The only products licensed for use in lactating dairy cattle treat adult fluke only and are albendazole (60-hour milk withhold) and oxyclozanide (72-hour milk withhold). Fasinex 240 (Elanco Animal Health) and Endofluke (Bimeda) may be used at dry off; however, milk for human consumption can only be taken from 50 days and 47 days following treatment respectively. Although treatment at dry off is common practice, the impact of this strategy on the dynamics of the fluke population, and thus level of control achieved, is unknown.
Treatment options in beef cattle are less restrictive and thus a more strategic treatment plan can be implemented. Traditionally, advice has been to treat with triclabendazole at housing and potentially repeat treatment later into the housing period with a different flukicide when all previously untreated early larval stages will have developed into adults.
However, a study by Forbes et al (2015) has challenged whether a second treatment is cost-effective based on weight gain.
Alongside flukicide treatment, environmental management is a key component of any fluke control strategy to reduce infection levels in the snails as well as the cattle. While molluscicides are an effective way of reducing snail populations, they are not permitted in the UK due to their effects on the environment. Another way of reducing snail habitats is to drain waterlogged pasture; however, in reality it is often cost-prohibitive and impractical.
Howell et al (2015) concluded when controlling subclinical infections in dairy herds, management factors were as important as most climatic and environmental factors. The single biggest predictor of exposure to infection was rainfall and accounted for 23% of the variation in degree of exposure between herds.
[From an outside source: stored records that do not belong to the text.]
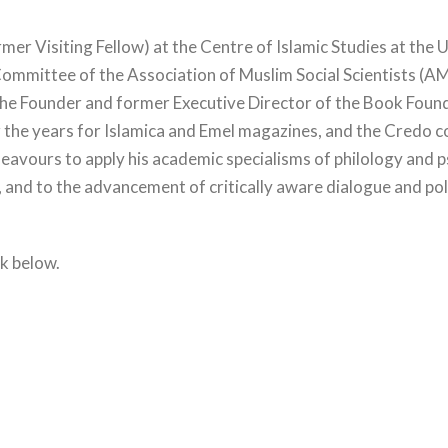
er Visiting Fellow) at the Centre of Islamic Studies at the 
ommittee of the Association of Muslim Social Scientists (AM
the Founder and former Executive Director of the Book Founda
 the years for Islamica and Emel magazines, and the Credo c
ndeavours to apply his academic specialisms of philology and
, and to the advancement of critically aware dialogue and pol
nk below.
While little can be done about rainfall, farm management factors were highlighted as being one area where some risk factors could be influenced. In the study these accounted for 21% of the variation seen between herds. Grazing boggy pasture, presence of beef cattle on the farm, access to a stream or pond and smaller herd sizes were all significantly associated with increased risk of exposure.
Liver fluke has increasingly become a more widespread problem, with a high proportion of herds exposed to some degree.
While eradication of infection is almost certainly impossible, the aim must be to limit the effect of disease on productivity through a carefully designed control strategy for the individual farm.
While flukicides are an important tool in the treatment and control of infection, emphasis must also be placed on management factors, with the aim being to reduce fluke populations in both the cattle and snails.